The next little town I came to, and the very first house that I entered, the wife cried out, ‘Plague on your snout, sir, ye filthy blackguard chapman-like b——h it ye are, the last time ye came here ye gart our Sandy burn the gude bane kame it I gid a saxpence for in Fa’kirk, ay did ye, ay, sae did ye een, and said ye wad gie him a muckle clear button to do it.’ Me, said I, I never had ado with you a’ the days of my life, and do not say that Sandy is mine. A wae worth the body, am I saying ye had ado wi’ me, I wadna hae ado wi’ the like o’ you, nor I am sure wi’ them I never saw. But what about the button and the bane kame, goodwife? Sannock is na this the man? Ay is’t, cried the boy, gie me my button, for I burnt the kame, and she paid me for’t. Gae awa, sir, said I, your mother and you are but mocking me. It was either you or ane like you, or some other body. O goodwife, I mind who it is now; ’twas just ane like me, when ye see the tane ye see the tither; they ca’ him Jock Jimbither. A wae worth him, quoth the wife, if I dinna thrapple him for my gude bane kame.
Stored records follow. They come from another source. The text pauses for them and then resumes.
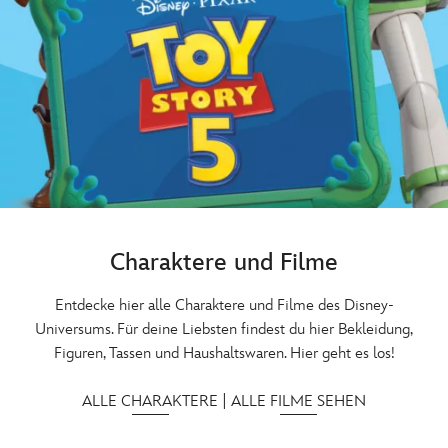
Charaktere und Filme
Entdecke hier alle Charaktere und Filme des Disney-
Universums. Für deine Liebsten findest du hier Bekleidung,
Figuren, Tassen und Haushaltswaren. Hier geht es los!
ALLE CHARAKTERE
|
ALLE FILME SEHEN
Now, said I, goodwife, be good, bridle your passion, and buy a bane kame and coloured napkin, I’ll gie you a whaukin’ penny-worth, will gar you sing in your bed, if I should sell you the tae half and gift you the tither, and gar you pay for every inch o’t sweetly or a’ be done. Hech, man, said she, ye’re a hearty fallow, and I hae need o’ a’ these things, but a bane kame I maun hae; for our Sannock’s head is a’ hotchen, and our John’s is little better, for an’ let them alane but ae eight days, they grow as grit as grossets. And here I sold a bane kame and a napkin, for she believed such a douse lad as I had no hand in making the boy burn the bone comb.